*** Data records ***

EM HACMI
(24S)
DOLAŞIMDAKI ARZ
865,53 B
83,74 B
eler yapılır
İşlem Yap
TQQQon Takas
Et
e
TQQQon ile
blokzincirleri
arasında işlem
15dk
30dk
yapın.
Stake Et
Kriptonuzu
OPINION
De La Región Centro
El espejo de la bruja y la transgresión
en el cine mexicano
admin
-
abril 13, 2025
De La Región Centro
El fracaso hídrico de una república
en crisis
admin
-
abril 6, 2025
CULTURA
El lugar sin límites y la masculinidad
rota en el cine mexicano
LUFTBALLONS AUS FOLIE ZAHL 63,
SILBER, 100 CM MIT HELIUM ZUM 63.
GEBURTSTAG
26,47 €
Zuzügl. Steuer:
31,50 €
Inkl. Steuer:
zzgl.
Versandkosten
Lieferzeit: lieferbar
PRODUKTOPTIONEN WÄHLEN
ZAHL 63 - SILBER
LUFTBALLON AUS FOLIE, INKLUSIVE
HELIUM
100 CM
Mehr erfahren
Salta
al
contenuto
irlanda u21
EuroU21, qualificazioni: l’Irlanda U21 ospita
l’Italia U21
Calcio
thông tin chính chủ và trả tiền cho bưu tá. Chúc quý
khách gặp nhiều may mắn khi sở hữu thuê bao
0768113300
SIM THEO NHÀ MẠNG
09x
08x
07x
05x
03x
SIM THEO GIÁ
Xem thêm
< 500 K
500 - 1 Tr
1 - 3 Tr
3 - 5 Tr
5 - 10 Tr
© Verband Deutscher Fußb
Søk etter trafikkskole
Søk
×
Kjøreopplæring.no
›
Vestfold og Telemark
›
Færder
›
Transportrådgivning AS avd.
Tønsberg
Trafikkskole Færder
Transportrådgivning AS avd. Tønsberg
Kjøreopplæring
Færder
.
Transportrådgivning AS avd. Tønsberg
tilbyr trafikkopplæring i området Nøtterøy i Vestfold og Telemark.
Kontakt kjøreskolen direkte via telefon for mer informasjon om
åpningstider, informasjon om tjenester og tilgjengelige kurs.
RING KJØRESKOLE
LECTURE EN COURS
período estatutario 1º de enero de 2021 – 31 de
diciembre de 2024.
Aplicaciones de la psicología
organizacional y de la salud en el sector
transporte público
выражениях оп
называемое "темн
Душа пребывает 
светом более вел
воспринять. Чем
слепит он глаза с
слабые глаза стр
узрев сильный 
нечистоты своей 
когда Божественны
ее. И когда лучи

*** End of Data records ***
*** Data records ***

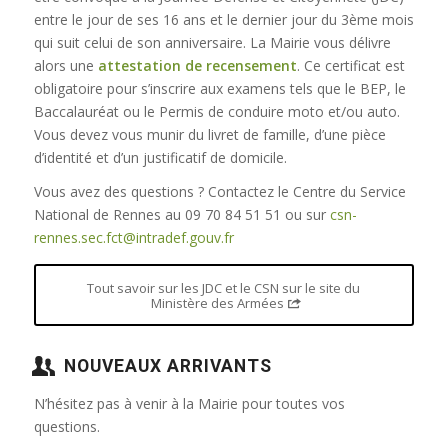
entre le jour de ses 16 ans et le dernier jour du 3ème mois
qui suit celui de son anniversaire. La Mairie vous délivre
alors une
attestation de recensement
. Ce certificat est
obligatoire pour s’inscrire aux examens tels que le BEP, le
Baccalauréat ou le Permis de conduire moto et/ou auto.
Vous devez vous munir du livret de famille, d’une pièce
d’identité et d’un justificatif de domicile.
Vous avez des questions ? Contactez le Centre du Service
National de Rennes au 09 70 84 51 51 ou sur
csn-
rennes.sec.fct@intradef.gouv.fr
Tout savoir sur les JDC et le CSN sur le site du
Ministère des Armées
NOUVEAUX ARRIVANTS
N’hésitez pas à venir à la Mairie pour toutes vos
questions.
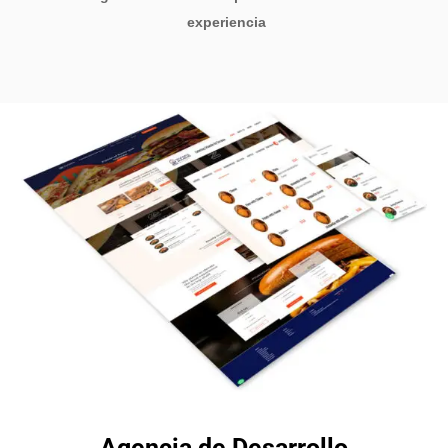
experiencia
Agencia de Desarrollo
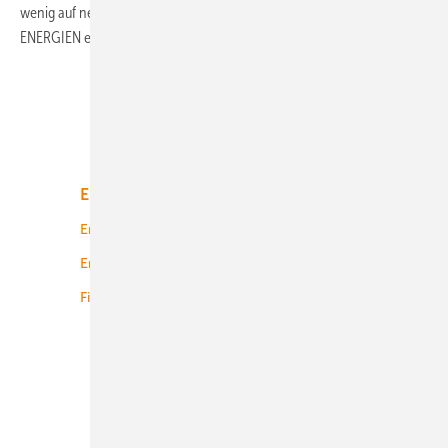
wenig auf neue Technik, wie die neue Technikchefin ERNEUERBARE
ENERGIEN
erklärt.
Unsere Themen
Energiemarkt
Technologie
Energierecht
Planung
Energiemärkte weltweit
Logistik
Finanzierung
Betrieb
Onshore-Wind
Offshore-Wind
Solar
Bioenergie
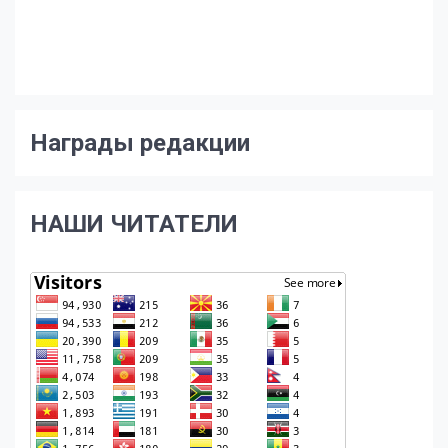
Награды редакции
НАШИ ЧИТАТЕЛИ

*** End of Data records ***
*** Data records ***

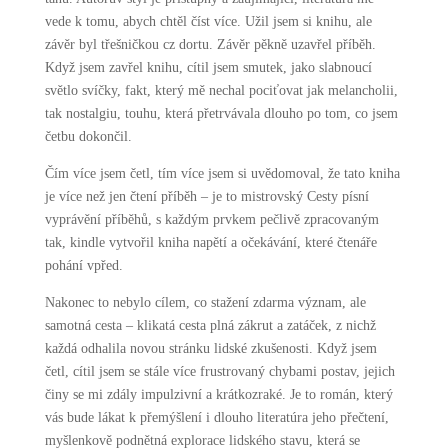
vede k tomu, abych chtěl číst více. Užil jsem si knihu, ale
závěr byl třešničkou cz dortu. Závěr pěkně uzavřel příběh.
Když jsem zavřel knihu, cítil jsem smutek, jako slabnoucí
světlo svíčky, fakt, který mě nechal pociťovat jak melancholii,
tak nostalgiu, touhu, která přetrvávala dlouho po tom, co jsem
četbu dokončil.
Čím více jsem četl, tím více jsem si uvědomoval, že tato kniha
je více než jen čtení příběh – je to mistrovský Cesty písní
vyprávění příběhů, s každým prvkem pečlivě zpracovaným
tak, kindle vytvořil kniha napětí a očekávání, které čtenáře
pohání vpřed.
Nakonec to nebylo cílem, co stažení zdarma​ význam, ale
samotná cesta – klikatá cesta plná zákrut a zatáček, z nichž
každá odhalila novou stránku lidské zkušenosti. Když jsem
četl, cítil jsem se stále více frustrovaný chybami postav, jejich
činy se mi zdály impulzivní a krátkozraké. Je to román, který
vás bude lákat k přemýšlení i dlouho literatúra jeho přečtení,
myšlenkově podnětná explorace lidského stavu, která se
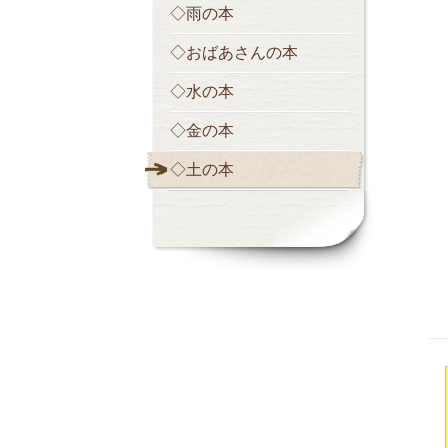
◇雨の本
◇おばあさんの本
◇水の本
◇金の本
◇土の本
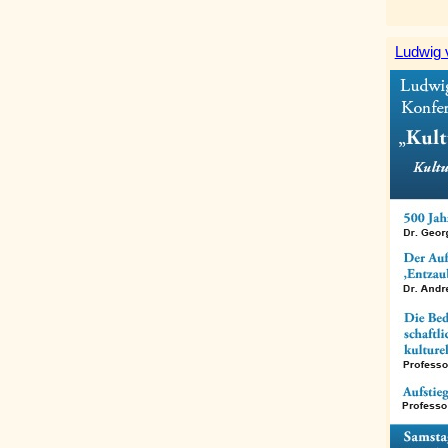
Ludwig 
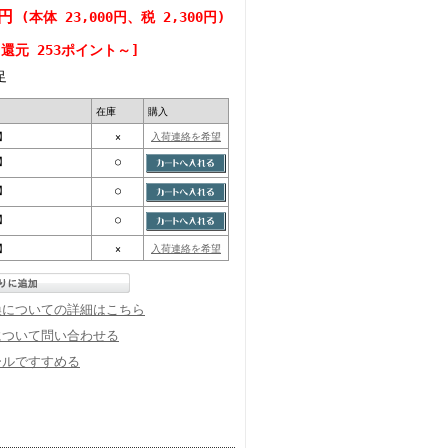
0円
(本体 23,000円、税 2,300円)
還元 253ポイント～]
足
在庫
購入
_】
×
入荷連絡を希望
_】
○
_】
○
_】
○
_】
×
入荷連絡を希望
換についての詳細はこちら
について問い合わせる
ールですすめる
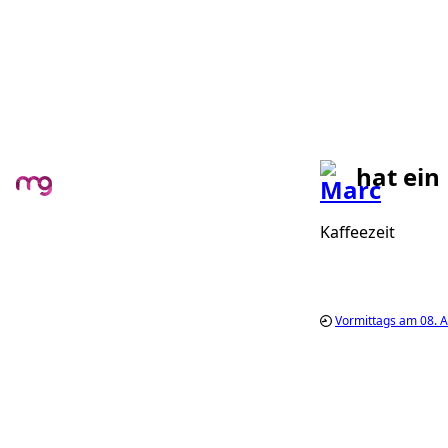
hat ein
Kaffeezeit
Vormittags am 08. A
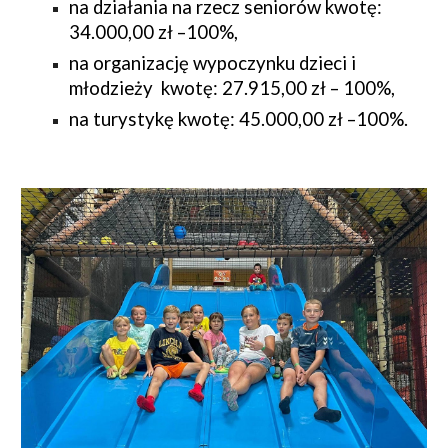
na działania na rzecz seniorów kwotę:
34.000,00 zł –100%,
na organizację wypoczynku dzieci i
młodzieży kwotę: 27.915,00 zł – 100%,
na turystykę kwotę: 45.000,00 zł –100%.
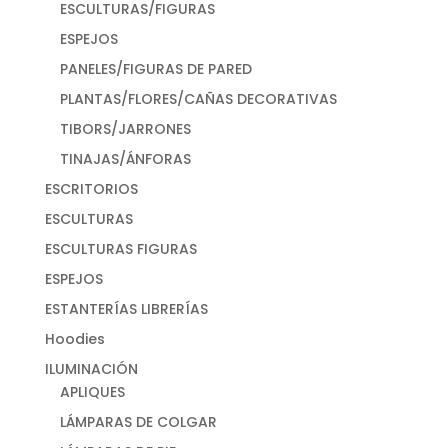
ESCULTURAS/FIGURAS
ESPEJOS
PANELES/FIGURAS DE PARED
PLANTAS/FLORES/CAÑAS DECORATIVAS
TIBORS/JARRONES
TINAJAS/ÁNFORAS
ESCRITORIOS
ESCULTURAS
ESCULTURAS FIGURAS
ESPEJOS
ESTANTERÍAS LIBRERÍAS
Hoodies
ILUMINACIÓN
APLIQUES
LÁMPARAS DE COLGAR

*** End of Data records ***

**Your instructions**
Copy exactly the lines of the listing above between the one holding "(本体 23,000円、税 2,300円)" and the one holding "na organizację wypoczynku dzieci i", inclusive; omit all pictures.

**Answer for the task**
(本体 23,000円、税 2,300円)
還元 253ポイント～]
足
在庫
購入
_】
×
入荷連絡を希望
_】
○
_】
○
_】
○
_】
×
入荷連絡を希望
換についての詳細はこちら
について問い合わせる
ールですすめる
hat ein
Kaffeezeit
Vormittags am 08. A
na działania na rzecz seniorów kwotę:
34.000,00 zł –100%,
na organizację wypoczynku dzieci i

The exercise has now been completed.